By Improving Consumption Signals, Strategic Foreign Bets Improve India’s Outlook Despite FII Selling: ASK Private Wealth

By Improving Consumption Signals, Strategic Foreign Bets Improve India’s Outlook Despite FII Selling: ASK Private Wealth

Indian equity markets appear reasonably well prepared despite continued foreign portfolio investor (FPI) outflows as improving consumption indicators and rising strategic foreign interest – especially in financial services – signal a potential turning point, says Somnath Mukherjee, Chief Investment Officer of ASK Private Wealth, in an interview with ET Now.Mukherjee said the markets have witnessed a prolonged battle between foreign investors and domestic capital. “Promoters and private equity have partially retreated, largely funded by Indian retail investors who remain confident in the Indian growth story,” he said. However, early signs indicate that sentiment may shift in favor of inflows.

“The biggest pivot we are looking at is the improvement in high-frequency indicators, especially around consumption. Over the last 12 to 14 months, these indicators have been weak, but we are now seeing a broader and more meaningful upturn on the ground,” Mukherjee said. This, he said, could attract investors who have been net sellers of Indian equities in recent years.

Strategic investors lead, FPIs can follow

Mukherjee pointed to a rise in strategic and private equity stakes in Indian banking and financial services by 2025 as a key signal. “This year we have seen a record number of strategic transactions in the financial sector – not necessarily in dollar terms, but in number of deals and quality of investors,” he said.

He noted that financial services account for almost a third of India’s market capitalization and often serve as a bellwether for broader foreign flows. “Normally, financial investors follow long-term strategic investors. When there is a strong vote of confidence from that cohort, FPIs tend to follow,” Mukherjee said.

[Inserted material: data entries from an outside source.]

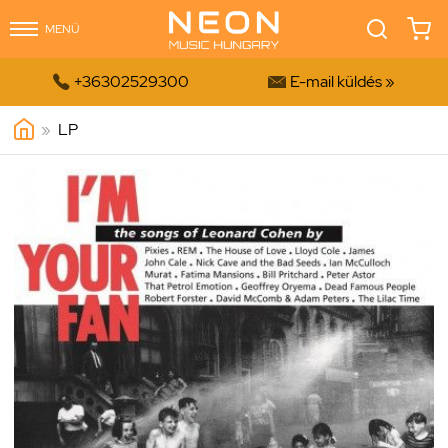
MENÜ


+36302529300
E-mail küldés »
»
LP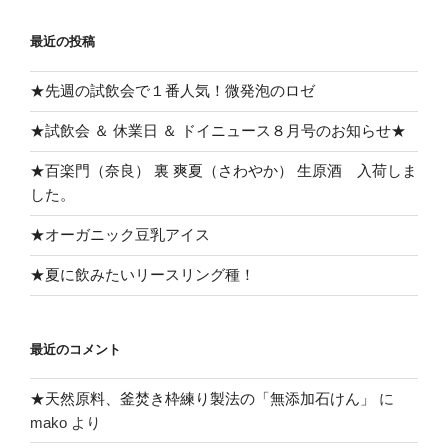
最近の投稿
★先週の試飲会で１番人気！微発泡のロゼ
★試飲会 ＆ 休業日 ＆ ドイニュース８月号のお知らせ★
★百楽門（奈良） 裏 爽夏（さわやか） 生原酒 入荷しま
した。
★オーガニック豆乳アイス
★夏に飲みたいリースリング種！
最近のコメント
★天然原料、釜焚き枠練り製法の「無添加石けん」
に
mako
より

While refraining from predicting the exact timing, Mukherjee said even a marginal shift from net sales to net purchases by foreign investors could meaningfully move the markets. “Domestic demand – from SIPs, EPFO ​​and NPS – is already the backbone of equity demand. If foreign inflows turn even remotely positive, upward pressure on prices could increase quickly,” he said.

Budget and AI gap are unlikely to deter flows

Addressing concerns around the Union Budget and India’s limited exposure to artificial intelligence (AI), Mukherjee downplayed the risks. “Budgets are often talked about much more than they deserve in terms of actual market impact,” he said. On AI, Mukherjee acknowledged that India’s lack of publicly traded AI-focused companies partly explains its underperformance against global markets this year. However, he argued that this could become an advantage. “India could in fact be a counter-AI allocation for global investors looking to diversify away from markets driven almost entirely by AI investments,” he said.He also expects that India will eventually see AI-connected listings, including data center operations, by 2026. “It is unlikely that the absence of AI today will be a decisive reason for foreigners to avoid India in the future,” Mukherjee added.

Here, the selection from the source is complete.